Ángel Díez, padre e hijo, vivieron el argayo del Huerna a escasos metros: «Salimos porque unos 'manitas' desmontaron el quitamiedos»
ASTURIAS
Varios vehículos atrapados pudieron dar la vuelta para desviarse por Pajares: «Tuvimos que explicar lo que había pasado para que no nos cobraran el peaje otra vez»
12 nov 2024 . Actualizado a las 09:18 h.Ángel Díez padre, de 51 años, y Ángel Díez hijo, de 16, vivieron ayer en primera persona y a escasos metros el argayo que cortó la autopista del Huerna. «Pudimos salir de allí porque unos 'manitas' desmontaron parte del quitamiedos para que los coches pudieran dar la vuelta», cuenta el menor de los Díez, quien volvía de un fin de semana de concierto en Leganés junto a su padre cuando se toparon con el gran desprendimiento. Un deslizamiento que, según los los expertos, podría llevar hasta un año reparar.
Corrían en torno a las 10.30 horas cuando los Díez, testigos en primera persona, vieron cómo parte de la ladera se vino abajo, cortando por completo los cuatro carriles de la AP-66 a la altura del punto kilométrico 76, a unos 14 kilómetros de la localidad de Pola de Lena. «Nos lo encontramos de frente, teníamos delante como diez coches», cuenta el pequeño de los Díez: «Era enorme, en mi vida había visto algo semejante».

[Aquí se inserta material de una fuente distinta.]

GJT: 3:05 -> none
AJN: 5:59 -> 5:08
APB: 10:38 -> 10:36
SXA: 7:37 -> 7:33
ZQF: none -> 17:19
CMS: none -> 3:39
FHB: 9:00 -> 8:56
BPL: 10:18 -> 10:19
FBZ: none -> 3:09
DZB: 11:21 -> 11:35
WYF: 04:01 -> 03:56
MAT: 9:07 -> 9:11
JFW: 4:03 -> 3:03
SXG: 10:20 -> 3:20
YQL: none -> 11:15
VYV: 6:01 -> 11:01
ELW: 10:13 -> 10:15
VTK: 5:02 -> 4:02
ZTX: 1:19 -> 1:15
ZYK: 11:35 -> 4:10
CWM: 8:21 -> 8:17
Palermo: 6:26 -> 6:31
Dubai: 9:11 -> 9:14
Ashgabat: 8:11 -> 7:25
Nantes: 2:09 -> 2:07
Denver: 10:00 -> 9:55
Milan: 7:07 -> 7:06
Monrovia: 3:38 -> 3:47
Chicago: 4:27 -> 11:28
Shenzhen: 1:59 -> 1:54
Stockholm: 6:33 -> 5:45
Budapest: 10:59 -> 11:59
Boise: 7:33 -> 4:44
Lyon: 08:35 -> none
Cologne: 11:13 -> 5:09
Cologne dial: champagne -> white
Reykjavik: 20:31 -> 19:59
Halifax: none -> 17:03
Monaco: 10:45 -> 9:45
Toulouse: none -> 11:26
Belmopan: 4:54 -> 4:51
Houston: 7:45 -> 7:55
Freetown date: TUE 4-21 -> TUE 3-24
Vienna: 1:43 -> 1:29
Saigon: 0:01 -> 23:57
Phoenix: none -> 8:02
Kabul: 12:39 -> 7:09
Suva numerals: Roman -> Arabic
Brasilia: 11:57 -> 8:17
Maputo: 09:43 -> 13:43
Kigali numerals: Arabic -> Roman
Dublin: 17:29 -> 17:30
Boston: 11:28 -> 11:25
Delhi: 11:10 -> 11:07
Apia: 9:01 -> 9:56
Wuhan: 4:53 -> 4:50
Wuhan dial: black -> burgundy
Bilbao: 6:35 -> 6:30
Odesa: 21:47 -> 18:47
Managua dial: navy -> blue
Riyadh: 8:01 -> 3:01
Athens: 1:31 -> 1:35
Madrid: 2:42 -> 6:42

El desconcierto, asegura, se apoderó en ese momento de los conductores allí presentes. «Éramos unos cuantos. Nos bajamos del coche, pero nadie comentaba nada. Solo mirábamos», explica el joven. Con la carretera cortada, y sin posibilidad de paso al otro lado para seguir su andadura sentido Asturias, tan solo quedaba la opción de que llegaran los efectivos de emergencias. Sin embargo, cuando llegó el apoyo muchos de los primeros testigos ya no estaban, según la versión del joven: «Entre varios conductores y el señor de una furgoneta que había lograron desmontar el quitamiedos para que pudiéramos salir de allí».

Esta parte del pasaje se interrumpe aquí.